The authors explained that they have been testing the hypothesis that cancer vaccines are effective in inducing ICI-responsive effector T cells (Teffs) that can infiltrate PDACs, further noting that it is currently challenging to identify additional immune-regulatory signals within the complex PDAC tumor microenvironment that require further modification to enhance Teff function and to optimize and maintain activation of the most potent Teffs.

Participants considered in the trial were randomized to receive neoadjuvant treatment with GVAX alone or GVAX in combination with nivolumab, followed by surgical tumor resection. The immunotherapy treatment and standard of care adjuvant chemotherapy continued after successful surgery for the nine GVAX-treated patients and eight GVAX- and nivolumab-treated patients.

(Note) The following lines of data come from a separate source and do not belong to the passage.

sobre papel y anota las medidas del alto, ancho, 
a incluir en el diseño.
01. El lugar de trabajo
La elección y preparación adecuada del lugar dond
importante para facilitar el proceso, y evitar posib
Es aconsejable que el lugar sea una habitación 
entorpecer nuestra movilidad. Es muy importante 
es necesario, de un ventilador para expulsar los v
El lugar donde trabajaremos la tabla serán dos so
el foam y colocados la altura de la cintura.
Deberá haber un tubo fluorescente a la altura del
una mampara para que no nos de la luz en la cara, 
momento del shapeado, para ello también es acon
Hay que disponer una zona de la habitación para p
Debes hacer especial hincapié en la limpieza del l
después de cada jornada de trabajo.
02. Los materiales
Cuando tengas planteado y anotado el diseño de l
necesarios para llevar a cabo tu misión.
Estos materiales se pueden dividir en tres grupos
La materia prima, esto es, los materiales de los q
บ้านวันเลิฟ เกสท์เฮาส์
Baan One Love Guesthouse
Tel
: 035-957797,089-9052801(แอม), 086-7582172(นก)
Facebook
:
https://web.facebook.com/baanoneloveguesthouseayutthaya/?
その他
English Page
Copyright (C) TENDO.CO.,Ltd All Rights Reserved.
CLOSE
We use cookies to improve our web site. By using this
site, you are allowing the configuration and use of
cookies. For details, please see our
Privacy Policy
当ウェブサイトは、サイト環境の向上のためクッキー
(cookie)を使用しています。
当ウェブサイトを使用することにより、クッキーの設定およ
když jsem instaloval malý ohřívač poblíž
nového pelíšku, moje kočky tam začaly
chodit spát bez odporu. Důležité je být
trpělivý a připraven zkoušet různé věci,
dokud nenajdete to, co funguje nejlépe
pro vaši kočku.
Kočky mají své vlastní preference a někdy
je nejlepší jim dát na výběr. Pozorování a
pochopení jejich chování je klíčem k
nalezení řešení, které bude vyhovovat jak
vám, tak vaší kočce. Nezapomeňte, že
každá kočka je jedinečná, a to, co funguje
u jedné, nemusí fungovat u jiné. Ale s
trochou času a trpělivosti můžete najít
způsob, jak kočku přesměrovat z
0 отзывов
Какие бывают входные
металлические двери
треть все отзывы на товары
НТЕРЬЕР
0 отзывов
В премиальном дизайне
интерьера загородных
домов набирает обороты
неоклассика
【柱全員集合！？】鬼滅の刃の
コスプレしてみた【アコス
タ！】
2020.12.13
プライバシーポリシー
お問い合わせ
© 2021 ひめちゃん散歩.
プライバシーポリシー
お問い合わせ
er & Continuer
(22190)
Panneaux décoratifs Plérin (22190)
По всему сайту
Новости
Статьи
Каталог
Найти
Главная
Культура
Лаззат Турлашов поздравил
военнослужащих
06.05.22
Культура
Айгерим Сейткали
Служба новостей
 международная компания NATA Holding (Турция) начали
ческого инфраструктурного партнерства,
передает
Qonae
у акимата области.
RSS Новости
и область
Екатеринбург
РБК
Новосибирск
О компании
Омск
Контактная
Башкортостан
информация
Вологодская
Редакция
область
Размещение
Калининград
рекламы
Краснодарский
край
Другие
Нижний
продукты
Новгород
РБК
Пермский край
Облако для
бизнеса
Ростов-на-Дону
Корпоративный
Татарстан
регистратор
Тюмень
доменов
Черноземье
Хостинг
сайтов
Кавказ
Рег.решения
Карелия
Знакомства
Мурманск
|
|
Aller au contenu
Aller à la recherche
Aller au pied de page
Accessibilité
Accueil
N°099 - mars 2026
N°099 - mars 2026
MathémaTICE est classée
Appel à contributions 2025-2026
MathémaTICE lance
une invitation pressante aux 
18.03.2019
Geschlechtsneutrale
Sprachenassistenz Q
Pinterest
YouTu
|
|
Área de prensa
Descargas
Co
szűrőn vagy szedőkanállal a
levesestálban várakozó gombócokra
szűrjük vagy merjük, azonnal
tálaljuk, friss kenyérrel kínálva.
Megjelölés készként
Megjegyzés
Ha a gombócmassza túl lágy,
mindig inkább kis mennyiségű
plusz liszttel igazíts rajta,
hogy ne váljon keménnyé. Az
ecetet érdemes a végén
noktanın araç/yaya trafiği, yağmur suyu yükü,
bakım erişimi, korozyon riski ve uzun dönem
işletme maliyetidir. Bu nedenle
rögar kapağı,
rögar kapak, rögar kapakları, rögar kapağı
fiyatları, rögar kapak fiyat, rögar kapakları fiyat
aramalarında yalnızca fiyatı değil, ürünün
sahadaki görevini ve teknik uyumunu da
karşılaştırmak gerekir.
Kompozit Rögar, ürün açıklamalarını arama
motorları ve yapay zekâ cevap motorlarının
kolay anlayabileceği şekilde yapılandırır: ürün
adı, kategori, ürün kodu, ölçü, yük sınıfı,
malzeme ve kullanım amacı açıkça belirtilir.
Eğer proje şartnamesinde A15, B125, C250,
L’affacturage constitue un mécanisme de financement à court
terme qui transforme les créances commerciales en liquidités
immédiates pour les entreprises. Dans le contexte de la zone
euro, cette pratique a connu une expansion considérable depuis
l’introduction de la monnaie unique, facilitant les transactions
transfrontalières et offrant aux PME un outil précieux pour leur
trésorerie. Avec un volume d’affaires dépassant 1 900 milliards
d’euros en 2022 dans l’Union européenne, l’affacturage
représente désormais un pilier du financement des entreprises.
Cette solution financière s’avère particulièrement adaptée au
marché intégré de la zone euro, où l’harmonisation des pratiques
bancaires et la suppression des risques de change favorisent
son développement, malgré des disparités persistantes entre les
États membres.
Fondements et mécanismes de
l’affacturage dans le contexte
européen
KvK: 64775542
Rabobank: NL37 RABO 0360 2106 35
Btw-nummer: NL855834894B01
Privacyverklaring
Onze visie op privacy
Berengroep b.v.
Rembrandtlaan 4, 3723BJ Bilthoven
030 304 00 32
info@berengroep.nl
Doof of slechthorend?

"This prospectively collected cohort of PDAC paired pre- and post-treatment tumor biospecimens was analyzed to elucidate the mechanisms of anti-PD-1 treatment sensitivity and resistance in the neoadjuvant setting," the authors explained, noting that the work integrates multiomic analyses to comprehensively define changes in immune subsets with PDAC tumor microenvironments following anti-PD-1 ICI therapy.

Along with increased Teff infiltration after combined GVAX and ICIC treatment, the team's findings highlighted tumor microenvironment features that seemed to correspond to enhanced or diminished responses to anti-PD-1 checkpoint immunotherapy, while highlighting microenvironment changes that arise in response to the immunotherapy.

Among other features, the researchers found that higher-than-usual tumor-associated neutrophil densities appeared to coincide with poorer treatment response and overall survival patterns, for example. On the other hand, they saw an apparent overall survival advantage for PDAC cases marked by reduced CD4+PD-1+ and CD8+ PD-1+ T cell representation in lymphoid aggregates and/or increased levels of CD37-expressing T cells and related cytotoxic activated Teff signatures after GVAX-ICI treatment.

The team further teased out post-treatment immune shifts in the tumor microenvironment — from shifts in T-cell signaling to cell type proportions — with the help of available RNA-seq and single-cell RNA-seq data.

"Our integrated analysis approach suggested previously unrealized mechanisms promoting T cell exhaustion following PD-1 antibody therapy," the authors reported, adding that results so far suggest that "multiomic analyses in small cohorts of surgically resectable PDAC patients comparing different immune modulatory agents may be a rapid and efficient way to identify the immunomodulatory effects that can inform combinations for testing in larger studies with primary clinical endpoints."